* **Action item**
Each line of the data is to be output verbatim, with the images removed.

* **Study material**

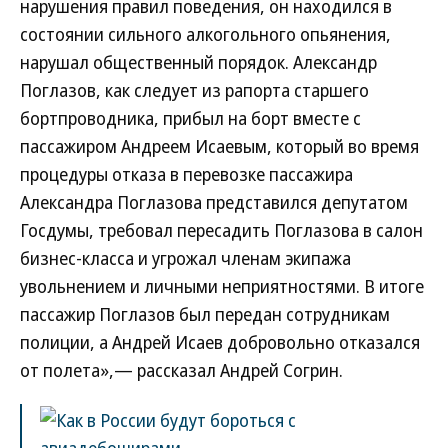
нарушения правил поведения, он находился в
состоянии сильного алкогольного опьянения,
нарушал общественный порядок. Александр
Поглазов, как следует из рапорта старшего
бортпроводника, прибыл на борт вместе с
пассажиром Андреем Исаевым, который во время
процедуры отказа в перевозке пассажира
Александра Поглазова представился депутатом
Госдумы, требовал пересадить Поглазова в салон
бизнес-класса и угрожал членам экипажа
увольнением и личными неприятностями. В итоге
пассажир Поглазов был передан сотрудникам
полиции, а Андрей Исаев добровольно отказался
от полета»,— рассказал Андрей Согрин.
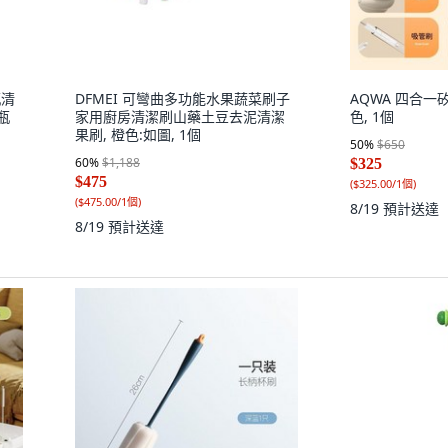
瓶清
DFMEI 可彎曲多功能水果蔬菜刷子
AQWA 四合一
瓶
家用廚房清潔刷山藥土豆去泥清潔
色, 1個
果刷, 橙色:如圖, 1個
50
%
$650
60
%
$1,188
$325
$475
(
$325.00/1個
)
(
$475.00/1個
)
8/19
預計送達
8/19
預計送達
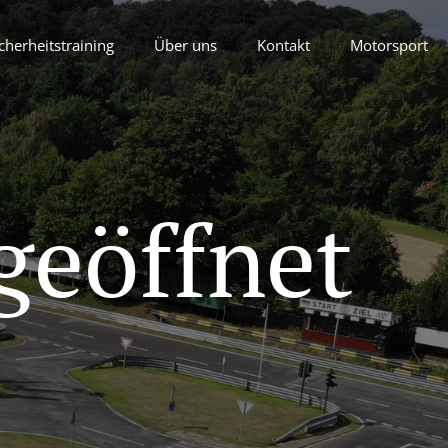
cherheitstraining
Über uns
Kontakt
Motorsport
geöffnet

* **Response to the task**
нарушения правил поведения, он находился в
состоянии сильного алкогольного опьянения,
нарушал общественный порядок. Александр
Поглазов, как следует из рапорта старшего
бортпроводника, прибыл на борт вместе с
пассажиром Андреем Исаевым, который во время
процедуры отказа в перевозке пассажира
Александра Поглазова представился депутатом
Госдумы, требовал пересадить Поглазова в салон
бизнес-класса и угрожал членам экипажа
увольнением и личными неприятностями. В итоге
пассажир Поглазов был передан сотрудникам
полиции, а Андрей Исаев добровольно отказался
от полета»,— рассказал Андрей Согрин.
瓶清
DFMEI 可彎曲多功能水果蔬菜刷子
AQWA 四合一
瓶
家用廚房清潔刷山藥土豆去泥清潔
色, 1個
果刷, 橙色:如圖, 1個
50
%
$650
60
%
$1,188
$325
$475
(
$325.00/1個
)
(
$475.00/1個
)
8/19
預計送達
8/19
預計送達
cherheitstraining
Über uns
Kontakt
Motorsport
geöffnet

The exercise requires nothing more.